I recently saw the 2008 Gus van Sant film Milk. I know that I am behind the boat, but this was a good film. I suppose that I should not be surprised, considering that Gus Van Sant and Sean Penn are both respected in their fields, and for good reasons. In case you are like me and haven’t seen it, the film chronicles real-life figure Harvey Milk, who was the first openly gay man in California office. Not only was he elected despite his sexual orientation, but he used his experiences of discrimination to help other homosexuals earn their rights. Though he was unfortunately assassinated eleven months into office, the gay rights initiative that he was able to pass helped make him a cultural icon for his humanitarianism and accomplishment.
The film focuses on his last eight years of his life, which is when he began to take an interest in politics and public service initiatives. (This is another wonderment to his story; consider that this man, who so fought for and was open about issues of sexuality, did not even come out as a gay man himself and had no consideration for politics until he was 40 years of age, long past the point when tradition states that you need to have started the one career you will always follow and never stray from.)
Sean Penn plays a wonderful Harvey Milk, a man who appears soft and small, yet roars inside. Though knowing little about Mr. Milk going into the film, I found the plot easy to follow and the story compelling, no doubt a consequence of Dustin Lance Black’s Oscar-winning script and Gus van Sant’s direction.
Though making strides in earning human rights for all, I do wonder where the world is at this point, and specifically the United States. I just read a book that takes a look at this in an unexpected way.
Pair this film with: The book Dead Men and Cats by Aya tsi scuceblu Walksfar.
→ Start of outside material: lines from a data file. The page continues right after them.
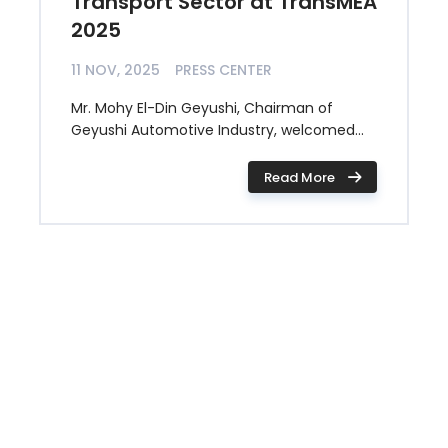
Transport Sector at TransMEA
2025
11 NOV, 2025
PRESS CENTER
Mr. Mohy El-Din Geyushi, Chairman of
Geyushi Automotive Industry, welcomed...
Read More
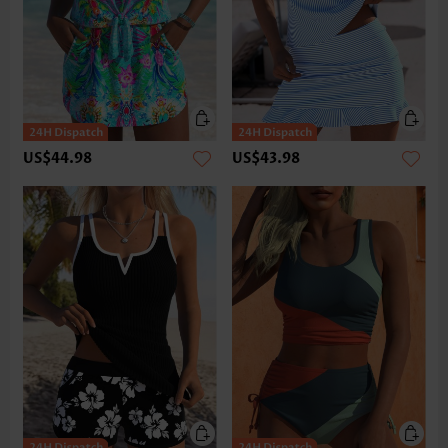
US$44.98
US$43.98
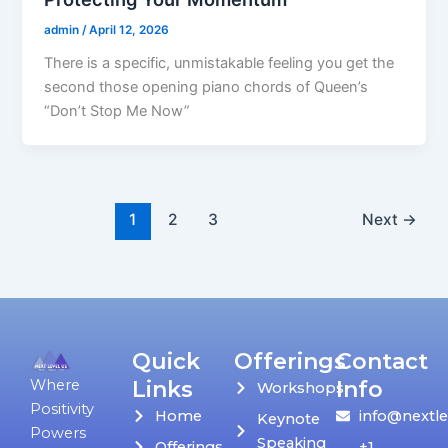
admin
/
April 12, 2026
There is a specific, unmistakable feeling you get the
second those opening piano chords of Queen’s
“Don’t Stop Me Now”
1
2
3
Next
→
Quick
Offerings
Contact
Links
Info
Where
Workshops
Positivity
Home
info@nextle
Keynote
Powers
Speaking
Offerings
+1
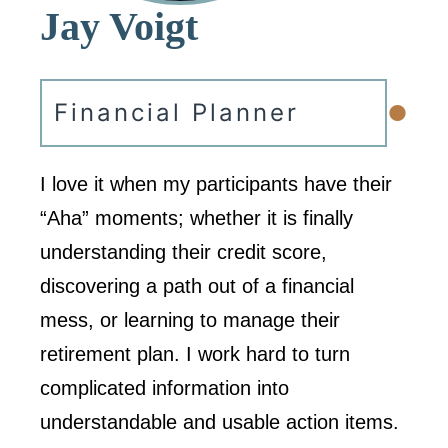
Jay Voigt
•
Financial Planner
I love it when my participants have their
“Aha” moments; whether it is finally
understanding their credit score,
discovering a path out of a financial
mess, or learning to manage their
retirement plan. I work hard to turn
complicated information into
understandable and usable action items.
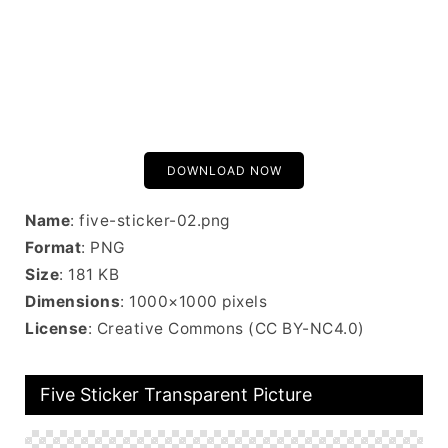
DOWNLOAD NOW
Name
: five-sticker-02.png
Format
: PNG
Size
: 181 KB
Dimensions
: 1000×1000 pixels
License
: Creative Commons (CC BY-NC4.0)
Five Sticker Transparent Picture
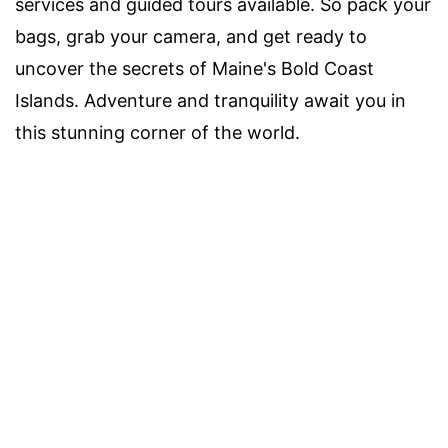
services and guided tours available. So pack your
bags, grab your camera, and get ready to
uncover the secrets of Maine's Bold Coast
Islands. Adventure and tranquility await you in
this stunning corner of the world.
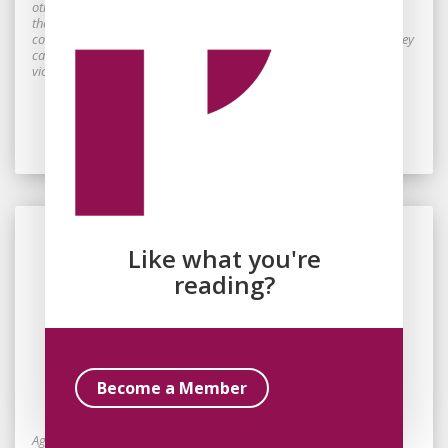
other side of the borders drawn by colonizing societies around
themselves, to perceive them as the echo of missing voices, may
constitute, for the victims of colonialism, an indication of whether they
can place their hopes for a more just world in something other than
violence.
Read Essay
Like what you're
reading?
By
Jayne Svenungsson
January 17, 2026
Become a Member
Beyond the Politics of Numbness
Against the backdrop of Gaza and Europe’s muted response, this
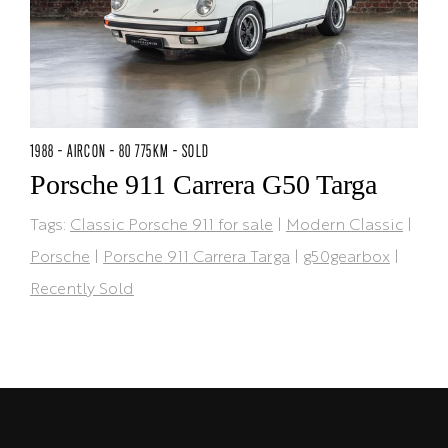
1988 - AIRCON - 80 775KM - SOLD
Porsche 911 Carrera G50 Targa
Tags:
Classic Porsche 911 for sale
|
Modern Classic
|
Porsche
|
Porsche 911 Carrera Targa
|
g50gearbox
|
Recently Sold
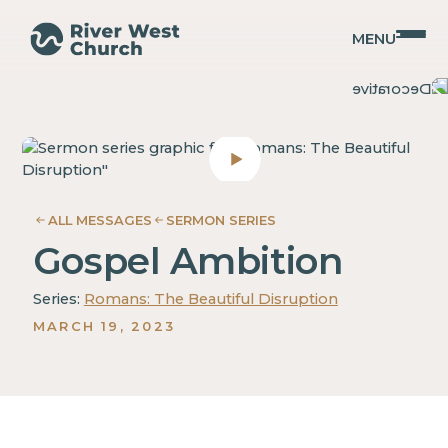
MENU
Romans
Romans
Adam
Adam
McMurray
McMurray
ALL MESSAGES
SERMON SERIES
Gospel Ambition
Series:
Romans: The Beautiful Disruption
MARCH 19, 2023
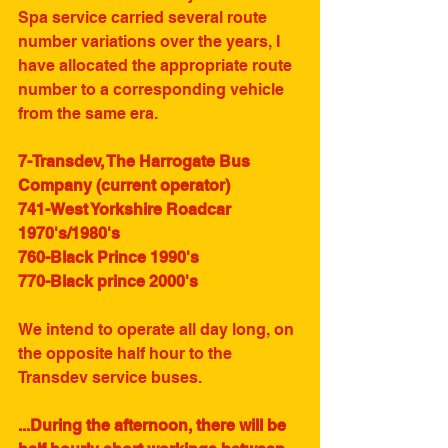
Spa service carried several route 
number variations over the years, I 
have allocated the appropriate route 
number to a corresponding vehicle 
from the same era.
7-Transdev, The Harrogate Bus 
Company (current operator)
741-West Yorkshire Roadcar 
1970's/1980's
760-Black Prince 1990's
770-Black prince 2000's
We intend to operate all day long, on 
the opposite half hour to the 
Transdev service buses. 
...During the afternoon, there will be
Though it at first seemed like a murder mystery novel (and it is), I also found it to be an exploration of minorities in America (specifically gay men and cats) and the targeting that they experience. Though I may be looking too far into it, I saw how Walksfar crafted the book to make a statement that gays are, sometimes in America, treated by other civilians like cats; that is to say, less than human. Though there are laws in place, these laws can be easily ignored, as seen by the hate crimes that occur far too often. This might make the book seem like some type of punishing and dry exploration, which it is not. As stated above, the book is fun and a murder mystery that you can piece the clues together. That does not change the subtext of the book, though.
Reader, what do you think? In terms of equal rights for all, how far have we come and how far do we have to go?